'''

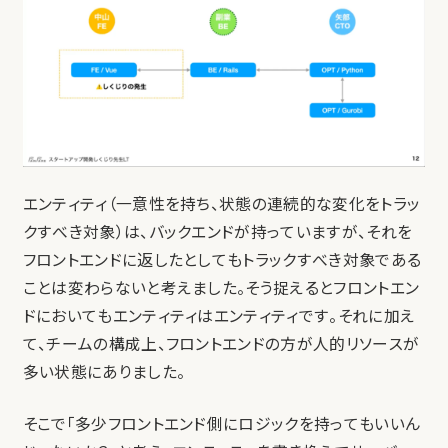
エンティティ（一意性を持ち、状態の連続的な変化をトラッ
クすべき対象）は、バックエンドが持っていますが、それを
フロントエンドに返したとしてもトラックすべき対象である
ことは変わらないと考えました。そう捉えるとフロントエン
ドにおいてもエンティティはエンティティです。それに加え
て、チームの構成上、フロントエンドの方が人的リソースが
多い状態にありました。
そこで「多少フロントエンド側にロジックを持ってもいいん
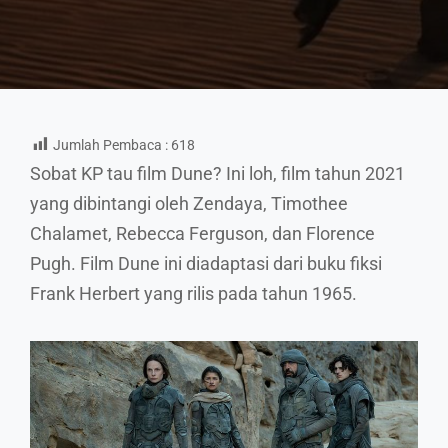
Jumlah Pembaca :
618
Sobat KP tau film Dune? Ini loh, film tahun 2021
yang dibintangi oleh Zendaya, Timothee
Chalamet, Rebecca Ferguson, dan Florence
Pugh. Film Dune ini diadaptasi dari buku fiksi
Frank Herbert yang rilis pada tahun 1965.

'''

■ **Problem requirements**: Transcribe the records above exactly, omitting every picture they contain.

■ **Solution below**:
エンティティ（一意性を持ち、状態の連続的な変化をトラッ
クすべき対象）は、バックエンドが持っていますが、それを
フロントエンドに返したとしてもトラックすべき対象である
ことは変わらないと考えました。そう捉えるとフロントエン
ドにおいてもエンティティはエンティティです。それに加え
て、チームの構成上、フロントエンドの方が人的リソースが
多い状態にありました。
そこで「多少フロントエンド側にロジックを持ってもいいん
Jumlah Pembaca :
618
Sobat KP tau film Dune? Ini loh, film tahun 2021
yang dibintangi oleh Zendaya, Timothee
Chalamet, Rebecca Ferguson, dan Florence
Pugh. Film Dune ini diadaptasi dari buku fiksi
Frank Herbert yang rilis pada tahun 1965.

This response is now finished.